* **THE DATA**:
* * * * * * *

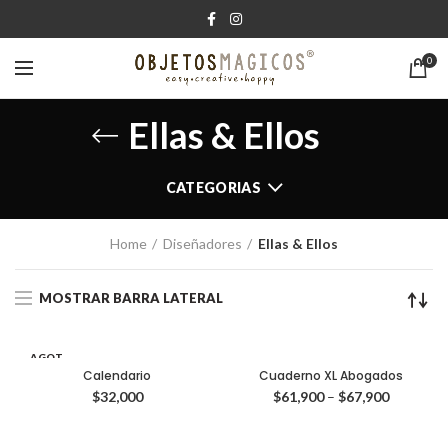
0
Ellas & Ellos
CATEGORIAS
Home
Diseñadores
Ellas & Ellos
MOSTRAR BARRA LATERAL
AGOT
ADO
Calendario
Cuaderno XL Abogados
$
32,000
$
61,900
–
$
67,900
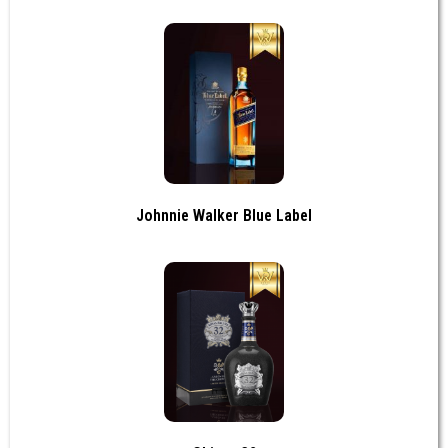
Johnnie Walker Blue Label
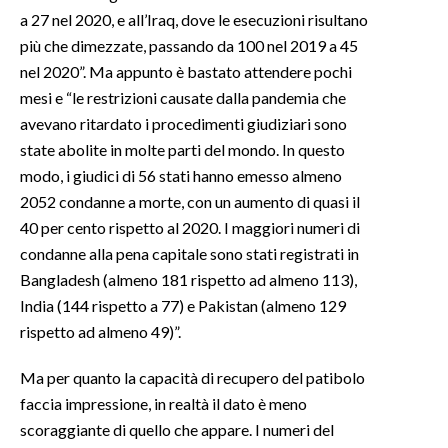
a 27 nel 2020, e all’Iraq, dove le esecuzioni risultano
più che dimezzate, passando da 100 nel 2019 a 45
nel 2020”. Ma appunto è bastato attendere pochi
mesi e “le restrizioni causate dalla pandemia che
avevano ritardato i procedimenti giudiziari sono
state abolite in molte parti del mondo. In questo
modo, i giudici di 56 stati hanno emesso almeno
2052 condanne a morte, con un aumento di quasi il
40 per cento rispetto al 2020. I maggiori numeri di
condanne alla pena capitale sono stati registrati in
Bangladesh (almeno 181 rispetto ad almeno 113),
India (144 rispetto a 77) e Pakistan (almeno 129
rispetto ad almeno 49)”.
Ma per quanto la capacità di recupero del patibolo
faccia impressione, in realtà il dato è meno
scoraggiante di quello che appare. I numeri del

* * * * * * *

* **WHAT IS BEING ASKED**: Make a word-for-word copy of the entries, without any pictures.

* **EXERCISE OUTPUT**:
0
Ellas & Ellos
CATEGORIAS
Home
Diseñadores
Ellas & Ellos
MOSTRAR BARRA LATERAL
AGOT
ADO
Calendario
Cuaderno XL Abogados
$
32,000
$
61,900
–
$
67,900
Johnnie Walker Blue Label
a 27 nel 2020, e all’Iraq, dove le esecuzioni risultano
più che dimezzate, passando da 100 nel 2019 a 45
nel 2020”. Ma appunto è bastato attendere pochi
mesi e “le restrizioni causate dalla pandemia che
avevano ritardato i procedimenti giudiziari sono
state abolite in molte parti del mondo. In questo
modo, i giudici di 56 stati hanno emesso almeno
2052 condanne a morte, con un aumento di quasi il
40 per cento rispetto al 2020. I maggiori numeri di
condanne alla pena capitale sono stati registrati in
Bangladesh (almeno 181 rispetto ad almeno 113),
India (144 rispetto a 77) e Pakistan (almeno 129
rispetto ad almeno 49)”.
Ma per quanto la capacità di recupero del patibolo
faccia impressione, in realtà il dato è meno
scoraggiante di quello che appare. I numeri del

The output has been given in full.